New in Bytescout PDF Extractor SDK 8.2.0.2697 (Feb 1, 2017)

  • Fixed Unwrap option.
  • Improved bordered tables detection.
  • Improved attachments extraction.
  • Added support for profiles - quick way to apply multiple settings at once.
  • OCR: Implemented rotation detection of wrongly oriented scanned PDF pages.
  • SearchablePDFMaker now able to automatically rotate wrongly oriented scanned PDF pages.
  • Fixed exception in SearchablePDFMaker when loading document from stream.
  • Fixed memory leaks in OCR.
  • TextExtractor and CSVExtractor: Added Save* methods overrides allowing to specify the charachers encoding.
  • Improved media files extraction.
  • Improved Vertical Line Remover OCR preprocessing filter.
  • Other minor improvements and bug fixes.

New in Bytescout PDF Extractor SDK 8.1.1.2606 (Nov 18, 2016)

  • Fixed OCR preprocessing filters in SearchablePDFMaker.
  • Fixed OCR preprocessing filters PDF Multitool demo app.
  • Added Gamma Correction preprocessing filter.
  • Added Horizontal Lines Remover preprocessing filter.
  • Improved Dilate preprocessing filter.
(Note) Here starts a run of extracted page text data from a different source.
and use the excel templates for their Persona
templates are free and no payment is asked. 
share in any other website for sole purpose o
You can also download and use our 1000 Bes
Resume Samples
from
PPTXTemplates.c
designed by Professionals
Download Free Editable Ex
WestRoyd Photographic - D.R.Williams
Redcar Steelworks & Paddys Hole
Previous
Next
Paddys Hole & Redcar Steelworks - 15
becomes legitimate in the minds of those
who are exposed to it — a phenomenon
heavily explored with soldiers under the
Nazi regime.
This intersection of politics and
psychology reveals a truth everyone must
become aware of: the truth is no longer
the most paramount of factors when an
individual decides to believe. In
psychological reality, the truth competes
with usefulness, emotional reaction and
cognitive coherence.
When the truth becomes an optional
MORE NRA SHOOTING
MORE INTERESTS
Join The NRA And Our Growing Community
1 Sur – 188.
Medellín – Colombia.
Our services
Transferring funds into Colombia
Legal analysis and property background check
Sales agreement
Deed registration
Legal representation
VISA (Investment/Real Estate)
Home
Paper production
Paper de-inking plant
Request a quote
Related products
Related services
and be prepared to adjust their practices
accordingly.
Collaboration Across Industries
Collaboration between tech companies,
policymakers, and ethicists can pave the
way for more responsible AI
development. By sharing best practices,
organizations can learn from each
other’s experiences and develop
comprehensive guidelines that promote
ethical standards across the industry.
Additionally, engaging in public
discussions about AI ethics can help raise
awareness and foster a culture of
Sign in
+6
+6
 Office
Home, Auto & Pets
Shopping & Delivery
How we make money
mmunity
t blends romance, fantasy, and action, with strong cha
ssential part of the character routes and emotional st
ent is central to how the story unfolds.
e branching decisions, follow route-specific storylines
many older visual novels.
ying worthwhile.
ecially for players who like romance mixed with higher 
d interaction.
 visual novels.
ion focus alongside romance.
New in Bytescout PDF Extractor SDK 8.1.0.2600 (Nov 18, 2016)

  • Added OCR preprocessing filters to improve the recognition quality on low-quality scanned documents.
  • Added new DocumentOptimizer class able to recompress all document images with JPEG or CCITT compression.
  • Added text removal filters.
  • All extraction class (TextExtractor, XMLExtractor, etc.) now able to load image files and extract text from them using OCR.
  • PDF Multitool demo app now able to load image files and extract text from them using OCR.
  • Fixed extraction of text in Korean charset (KSCms-UHC-H / Code Page 949).
  • Improved text extraction from specified rectangular area.
  • Improved extraction of invisible text.
  • Fixed transparent color representation in XML extraction.
  • Other minor improvements and bug fixes.

New in Bytescout PDF Extractor SDK 8.0.0.2523 (Nov 18, 2016)

  • Added filtering of extracted content by font name, font size and color.
  • Updated OCR engine to the latest version. Update language files from "tessdata" folder.
  • Improved text extraction.
  • Improved lines grouping in tabular data.
  • Improved performance.
  • Improved XFA forms extraction.
  • Improved TableDetector.
  • Fixed PDF parsing issues.
  • Fixed JBIG images decoding.
  • ImageExtractor: fixed per-page image extraction.
  • MultimediaExtractor: fixed extraction on embedded MPEG audio.
  • TextExtractor: fixed non-working RemoveHyphenation property.
  • Other minor improvements and bug fixes.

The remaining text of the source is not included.